Metadata-Version: 2.1
Name: ions
Version: 0.3.0
Summary: A python library for studying percolation in solids
Home-page: https://github.com/dembart/ions
Author: Artem Dembitskiy
Author-email: art.dembitskiy@gmail.com
License: UNKNOWN
Platform: UNKNOWN
Classifier: Programming Language :: Python :: 3.6
Classifier: Programming Language :: Python :: 3.7
Classifier: Programming Language :: Python :: 3.8
Classifier: Programming Language :: Python :: 3.9
Classifier: Programming Language :: Python :: 3.10
Classifier: Programming Language :: Python :: 3.11
Classifier: License :: OSI Approved :: MIT License
Classifier: Operating System :: OS Independent
Description-Content-Type: text/markdown
License-File: LICENSE

![ions_logo](https://raw.githubusercontent.com/dembart/ions/main/ions_logo.png)


#### About

ions is a python library made for studying percolation in ionic crystals

Functionality includes:

* calculating 1-3D percolation radius of mobile species in crystals

* finding percolation pathway and its inequivalent parts (tests are required)

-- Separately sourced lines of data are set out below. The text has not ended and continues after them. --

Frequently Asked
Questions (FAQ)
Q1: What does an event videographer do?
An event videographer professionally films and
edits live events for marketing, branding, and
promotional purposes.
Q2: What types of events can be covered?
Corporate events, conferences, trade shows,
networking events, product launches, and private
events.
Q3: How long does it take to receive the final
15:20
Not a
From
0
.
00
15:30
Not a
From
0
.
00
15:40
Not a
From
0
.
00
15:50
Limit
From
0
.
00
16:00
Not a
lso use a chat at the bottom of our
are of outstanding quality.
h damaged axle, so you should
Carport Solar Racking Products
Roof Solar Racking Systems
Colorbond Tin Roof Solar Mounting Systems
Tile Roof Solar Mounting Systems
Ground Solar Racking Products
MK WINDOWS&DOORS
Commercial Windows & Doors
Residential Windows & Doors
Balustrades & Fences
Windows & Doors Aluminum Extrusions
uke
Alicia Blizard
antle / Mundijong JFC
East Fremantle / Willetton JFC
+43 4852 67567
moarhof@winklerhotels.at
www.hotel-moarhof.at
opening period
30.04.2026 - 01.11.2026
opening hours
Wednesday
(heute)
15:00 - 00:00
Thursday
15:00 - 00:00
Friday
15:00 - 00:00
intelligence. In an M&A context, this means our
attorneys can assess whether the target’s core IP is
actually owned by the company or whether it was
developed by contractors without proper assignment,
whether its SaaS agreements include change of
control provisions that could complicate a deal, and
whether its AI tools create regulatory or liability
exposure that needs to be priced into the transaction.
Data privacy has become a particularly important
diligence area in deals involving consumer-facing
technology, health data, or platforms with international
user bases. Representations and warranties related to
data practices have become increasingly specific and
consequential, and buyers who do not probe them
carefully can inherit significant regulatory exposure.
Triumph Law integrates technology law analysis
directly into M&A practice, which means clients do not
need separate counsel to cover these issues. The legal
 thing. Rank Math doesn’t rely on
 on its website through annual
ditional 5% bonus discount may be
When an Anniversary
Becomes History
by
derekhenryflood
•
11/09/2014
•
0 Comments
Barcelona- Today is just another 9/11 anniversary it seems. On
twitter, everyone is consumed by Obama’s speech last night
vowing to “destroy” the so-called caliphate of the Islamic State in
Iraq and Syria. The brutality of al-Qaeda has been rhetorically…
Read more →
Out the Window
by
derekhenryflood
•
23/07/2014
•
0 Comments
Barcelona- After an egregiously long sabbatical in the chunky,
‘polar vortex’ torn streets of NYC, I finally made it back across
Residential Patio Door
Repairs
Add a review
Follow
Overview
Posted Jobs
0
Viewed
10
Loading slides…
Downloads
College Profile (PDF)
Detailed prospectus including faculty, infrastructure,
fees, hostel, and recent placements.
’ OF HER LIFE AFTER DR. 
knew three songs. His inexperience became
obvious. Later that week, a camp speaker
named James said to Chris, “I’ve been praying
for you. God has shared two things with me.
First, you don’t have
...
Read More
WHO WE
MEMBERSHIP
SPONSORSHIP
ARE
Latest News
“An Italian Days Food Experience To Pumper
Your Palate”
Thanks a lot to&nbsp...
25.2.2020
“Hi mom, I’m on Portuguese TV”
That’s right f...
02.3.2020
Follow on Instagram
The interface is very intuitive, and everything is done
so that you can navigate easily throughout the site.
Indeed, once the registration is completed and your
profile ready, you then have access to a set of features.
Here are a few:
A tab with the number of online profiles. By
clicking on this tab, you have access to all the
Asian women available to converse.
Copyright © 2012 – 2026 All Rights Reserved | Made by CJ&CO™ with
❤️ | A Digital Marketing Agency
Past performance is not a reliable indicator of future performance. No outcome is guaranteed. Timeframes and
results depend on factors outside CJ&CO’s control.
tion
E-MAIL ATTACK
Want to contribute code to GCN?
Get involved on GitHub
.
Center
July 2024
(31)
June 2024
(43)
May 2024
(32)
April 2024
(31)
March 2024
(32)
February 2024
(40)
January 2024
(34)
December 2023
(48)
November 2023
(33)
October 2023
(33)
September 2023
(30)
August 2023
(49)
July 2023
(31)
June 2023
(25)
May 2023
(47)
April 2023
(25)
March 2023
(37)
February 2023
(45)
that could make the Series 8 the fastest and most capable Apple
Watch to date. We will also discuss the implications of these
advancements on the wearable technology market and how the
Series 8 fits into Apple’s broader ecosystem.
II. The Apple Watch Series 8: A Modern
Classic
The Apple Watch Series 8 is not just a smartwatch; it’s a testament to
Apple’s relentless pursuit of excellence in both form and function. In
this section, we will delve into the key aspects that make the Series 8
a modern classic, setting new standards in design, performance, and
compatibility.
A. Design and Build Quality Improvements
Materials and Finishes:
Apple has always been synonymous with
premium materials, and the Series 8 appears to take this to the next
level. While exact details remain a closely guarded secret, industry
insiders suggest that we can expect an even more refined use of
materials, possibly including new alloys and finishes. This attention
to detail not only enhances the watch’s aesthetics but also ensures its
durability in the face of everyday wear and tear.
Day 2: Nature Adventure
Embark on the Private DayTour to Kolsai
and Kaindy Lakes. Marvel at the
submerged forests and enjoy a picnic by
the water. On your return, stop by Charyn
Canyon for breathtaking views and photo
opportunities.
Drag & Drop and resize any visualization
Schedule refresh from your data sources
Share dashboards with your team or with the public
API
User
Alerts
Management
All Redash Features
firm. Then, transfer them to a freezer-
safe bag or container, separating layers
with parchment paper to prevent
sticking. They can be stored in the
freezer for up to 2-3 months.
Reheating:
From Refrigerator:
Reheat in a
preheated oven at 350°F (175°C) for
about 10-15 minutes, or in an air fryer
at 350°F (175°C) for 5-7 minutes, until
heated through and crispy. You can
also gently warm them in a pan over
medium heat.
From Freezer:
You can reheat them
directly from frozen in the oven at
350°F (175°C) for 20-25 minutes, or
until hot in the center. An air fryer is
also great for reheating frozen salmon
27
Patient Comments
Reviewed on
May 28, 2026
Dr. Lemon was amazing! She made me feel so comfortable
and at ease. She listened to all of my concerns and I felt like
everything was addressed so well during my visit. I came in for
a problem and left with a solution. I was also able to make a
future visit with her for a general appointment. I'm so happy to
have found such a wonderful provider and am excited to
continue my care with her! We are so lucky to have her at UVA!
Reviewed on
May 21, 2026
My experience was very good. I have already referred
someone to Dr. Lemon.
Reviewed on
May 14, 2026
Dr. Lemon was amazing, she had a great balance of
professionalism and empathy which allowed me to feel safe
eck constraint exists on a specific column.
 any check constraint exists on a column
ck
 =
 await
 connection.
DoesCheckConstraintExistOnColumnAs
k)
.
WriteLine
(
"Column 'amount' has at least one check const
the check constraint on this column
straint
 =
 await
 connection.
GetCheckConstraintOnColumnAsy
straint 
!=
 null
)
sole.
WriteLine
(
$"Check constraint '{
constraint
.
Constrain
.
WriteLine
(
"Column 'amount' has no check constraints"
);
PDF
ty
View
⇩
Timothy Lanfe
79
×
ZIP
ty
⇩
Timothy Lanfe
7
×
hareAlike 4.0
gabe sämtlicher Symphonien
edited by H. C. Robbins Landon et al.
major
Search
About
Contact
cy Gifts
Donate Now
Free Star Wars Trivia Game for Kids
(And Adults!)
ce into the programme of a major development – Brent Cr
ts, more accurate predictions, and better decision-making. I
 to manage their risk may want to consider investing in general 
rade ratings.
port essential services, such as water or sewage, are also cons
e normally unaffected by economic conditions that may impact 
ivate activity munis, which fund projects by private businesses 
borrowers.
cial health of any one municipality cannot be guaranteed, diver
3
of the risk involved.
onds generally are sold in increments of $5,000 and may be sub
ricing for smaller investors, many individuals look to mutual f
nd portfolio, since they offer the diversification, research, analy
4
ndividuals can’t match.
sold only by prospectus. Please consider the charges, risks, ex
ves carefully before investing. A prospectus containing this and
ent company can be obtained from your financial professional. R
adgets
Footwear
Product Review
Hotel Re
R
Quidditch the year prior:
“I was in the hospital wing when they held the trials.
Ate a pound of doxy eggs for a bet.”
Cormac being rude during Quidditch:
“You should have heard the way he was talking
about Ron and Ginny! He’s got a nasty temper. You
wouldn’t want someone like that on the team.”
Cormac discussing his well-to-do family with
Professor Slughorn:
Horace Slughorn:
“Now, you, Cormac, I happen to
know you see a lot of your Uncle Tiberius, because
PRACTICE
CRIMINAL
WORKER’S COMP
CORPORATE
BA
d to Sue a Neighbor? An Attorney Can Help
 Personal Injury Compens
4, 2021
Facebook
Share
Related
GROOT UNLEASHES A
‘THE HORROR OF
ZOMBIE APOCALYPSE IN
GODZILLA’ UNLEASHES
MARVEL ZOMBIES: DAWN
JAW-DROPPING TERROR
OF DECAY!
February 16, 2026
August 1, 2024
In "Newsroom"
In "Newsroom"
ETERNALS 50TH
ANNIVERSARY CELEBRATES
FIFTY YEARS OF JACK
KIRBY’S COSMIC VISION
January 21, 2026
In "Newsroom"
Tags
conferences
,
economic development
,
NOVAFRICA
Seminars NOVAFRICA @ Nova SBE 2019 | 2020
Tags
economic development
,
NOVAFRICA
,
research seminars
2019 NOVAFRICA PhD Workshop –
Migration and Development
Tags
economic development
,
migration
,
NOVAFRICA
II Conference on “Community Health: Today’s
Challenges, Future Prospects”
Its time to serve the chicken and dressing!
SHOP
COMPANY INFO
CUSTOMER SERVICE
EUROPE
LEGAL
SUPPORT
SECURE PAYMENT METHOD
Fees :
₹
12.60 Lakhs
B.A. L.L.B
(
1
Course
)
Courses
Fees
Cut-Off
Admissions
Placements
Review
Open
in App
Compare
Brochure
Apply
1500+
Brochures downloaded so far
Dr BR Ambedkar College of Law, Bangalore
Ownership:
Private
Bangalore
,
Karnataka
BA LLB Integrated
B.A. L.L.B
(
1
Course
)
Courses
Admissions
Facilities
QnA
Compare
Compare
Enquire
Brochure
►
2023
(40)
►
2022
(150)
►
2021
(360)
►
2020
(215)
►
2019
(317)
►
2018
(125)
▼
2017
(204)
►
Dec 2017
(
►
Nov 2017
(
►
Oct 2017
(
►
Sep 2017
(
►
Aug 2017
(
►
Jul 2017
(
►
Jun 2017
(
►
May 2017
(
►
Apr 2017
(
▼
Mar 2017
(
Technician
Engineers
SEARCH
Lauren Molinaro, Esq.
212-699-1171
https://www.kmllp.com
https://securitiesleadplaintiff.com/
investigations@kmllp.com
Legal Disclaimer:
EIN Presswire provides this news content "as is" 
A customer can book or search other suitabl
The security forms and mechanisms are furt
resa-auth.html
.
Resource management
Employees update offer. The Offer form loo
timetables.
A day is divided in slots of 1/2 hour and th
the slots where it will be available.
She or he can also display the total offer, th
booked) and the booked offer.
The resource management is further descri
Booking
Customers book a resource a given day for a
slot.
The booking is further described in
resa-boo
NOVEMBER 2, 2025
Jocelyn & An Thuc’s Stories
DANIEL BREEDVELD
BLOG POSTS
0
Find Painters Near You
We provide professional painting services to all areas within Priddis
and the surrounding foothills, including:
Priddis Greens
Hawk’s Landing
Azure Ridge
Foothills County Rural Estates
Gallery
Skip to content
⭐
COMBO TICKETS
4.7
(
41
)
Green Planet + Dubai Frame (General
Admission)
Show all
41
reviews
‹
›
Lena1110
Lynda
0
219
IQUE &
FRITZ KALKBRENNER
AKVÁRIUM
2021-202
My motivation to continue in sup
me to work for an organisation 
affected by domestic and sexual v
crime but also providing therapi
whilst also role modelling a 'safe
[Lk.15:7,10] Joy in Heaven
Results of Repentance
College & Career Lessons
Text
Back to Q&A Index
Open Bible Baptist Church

* calculating activation barrier using nudged elastic band method implementing bond valence force field calculator

* searching for a minimum jump distance of a mobile specie required for 1-3D percolation

* handling data associated with ionic crystals

* decoration of ase's Atoms objects with oxidation states (pymatgen's reimplementaion)


Note:
The library is under active development. Errors are expected. Most of the features are not well documented for now.


#### Installation

```pip install ions```

#### Maximum percolation dimensionality and minimum required jump distance


```python
from ase.io import read, write
from ions.tools import PathFinder

file = '/Users/artemdembitskiy/Downloads/LiFePO4.cif'
atoms = read(file)  

specie = 3
pf = PathFinder(atoms, specie, 10.0)

tr = 0.5 # Minimum allowed distance between the edge and the framework
cutoff, max_dim = pf.mincut_maxdim(tr)

print(f'Maximum percolation dimensionality: {max_dim}')
print(f'Jump distance cutoff: {cutoff} angstrom')
```

    Maximum percolation dimensionality: 3
    Jump distance cutoff: 5.7421875 angstrom



```python
pf.percolation_threshold(1), pf.percolation_threshold(2), pf.percolation_threshold(3)
```




    (1.582, 1.4551, 0.9668)



#### Save percolating network


```python
traj = pf.create_percotraj(cutoff, tr)
write('perolating_sublattice.cif', traj) # jumps between nearest neighbors are linearly interpolated within 2x2x2 supercell
```

#### Inequivalent ionic hops forming percolating netwrok


```python
edges, features = pf.unique_edges(cutoff, tr) # list of (source, target, offset_x, offset_y, offset_z)
edges, features
```




    (array([[2, 3, 0, 0, 0],
            [0, 1, 1, 0, 0],
            [0, 3, 1, 0, 0],
            [0, 3, 1, 1, 0],
            [2, 1, 0, 1, 0],
            [0, 0, 1, 0, 0]]),
     array([[0.   , 0.   , 0.589, 5.736],
            [0.   , 0.   , 0.66 , 5.736],
            [0.   , 0.   , 0.695, 5.639],
            [0.   , 0.   , 0.696, 5.639],
            [0.   , 0.   , 1.461, 3.045],
            [0.   , 0.   , 1.587, 4.746]]))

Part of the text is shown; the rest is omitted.